HOW TO COMPLETE THIS TASK » Using the records below, repeat exactly the lines from the one holding "Netherlands" through the one holding "Test and Measurement", both ends included, and no others.

------------------------

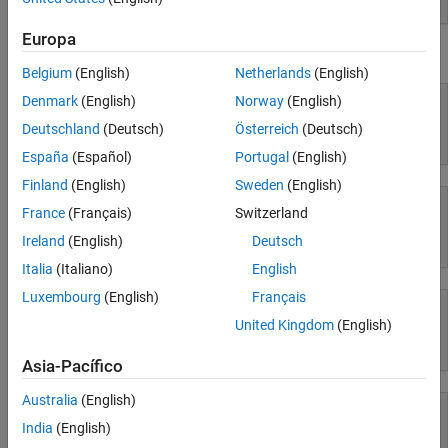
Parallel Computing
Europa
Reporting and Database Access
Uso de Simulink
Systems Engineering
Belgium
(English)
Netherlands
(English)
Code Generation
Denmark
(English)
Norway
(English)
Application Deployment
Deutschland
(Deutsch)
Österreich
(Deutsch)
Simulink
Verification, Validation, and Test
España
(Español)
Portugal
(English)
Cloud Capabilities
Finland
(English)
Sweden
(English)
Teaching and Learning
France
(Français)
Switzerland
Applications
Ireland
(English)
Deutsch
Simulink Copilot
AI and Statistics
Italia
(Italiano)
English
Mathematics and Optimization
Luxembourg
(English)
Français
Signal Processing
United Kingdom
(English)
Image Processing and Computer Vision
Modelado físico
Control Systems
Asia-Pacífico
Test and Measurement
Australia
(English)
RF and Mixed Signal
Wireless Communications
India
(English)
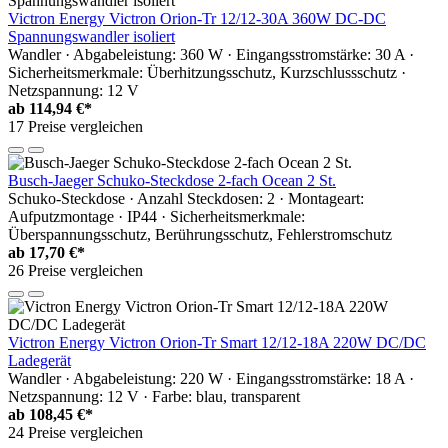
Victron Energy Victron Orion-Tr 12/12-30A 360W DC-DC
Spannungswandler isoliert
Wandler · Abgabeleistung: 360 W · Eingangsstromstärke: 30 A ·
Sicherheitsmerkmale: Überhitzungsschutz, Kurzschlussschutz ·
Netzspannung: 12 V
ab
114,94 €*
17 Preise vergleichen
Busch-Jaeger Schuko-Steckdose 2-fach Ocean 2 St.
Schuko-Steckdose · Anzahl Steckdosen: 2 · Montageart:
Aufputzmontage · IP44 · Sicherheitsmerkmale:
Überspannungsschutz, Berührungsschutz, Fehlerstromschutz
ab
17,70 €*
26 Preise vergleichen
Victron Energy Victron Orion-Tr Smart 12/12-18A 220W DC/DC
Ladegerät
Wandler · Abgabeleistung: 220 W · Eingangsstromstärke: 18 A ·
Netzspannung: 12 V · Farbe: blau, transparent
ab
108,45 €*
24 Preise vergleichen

------------------------

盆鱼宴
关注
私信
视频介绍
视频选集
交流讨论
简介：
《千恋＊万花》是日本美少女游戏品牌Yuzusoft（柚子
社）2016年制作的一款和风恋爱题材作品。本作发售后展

------------------------

ANSWER FOR THIS EXERCISE »
Netherlands
(English)
Code Generation
Denmark
(English)
Norway
(English)
Application Deployment
Deutschland
(Deutsch)
Österreich
(Deutsch)
Simulink
Verification, Validation, and Test
España
(Español)
Portugal
(English)
Cloud Capabilities
Finland
(English)
Sweden
(English)
Teaching and Learning
France
(Français)
Switzerland
Applications
Ireland
(English)
Deutsch
Simulink Copilot
AI and Statistics
Italia
(Italiano)
English
Mathematics and Optimization
Luxembourg
(English)
Français
Signal Processing
United Kingdom
(English)
Image Processing and Computer Vision
Modelado físico
Control Systems
Asia-Pacífico
Test and Measurement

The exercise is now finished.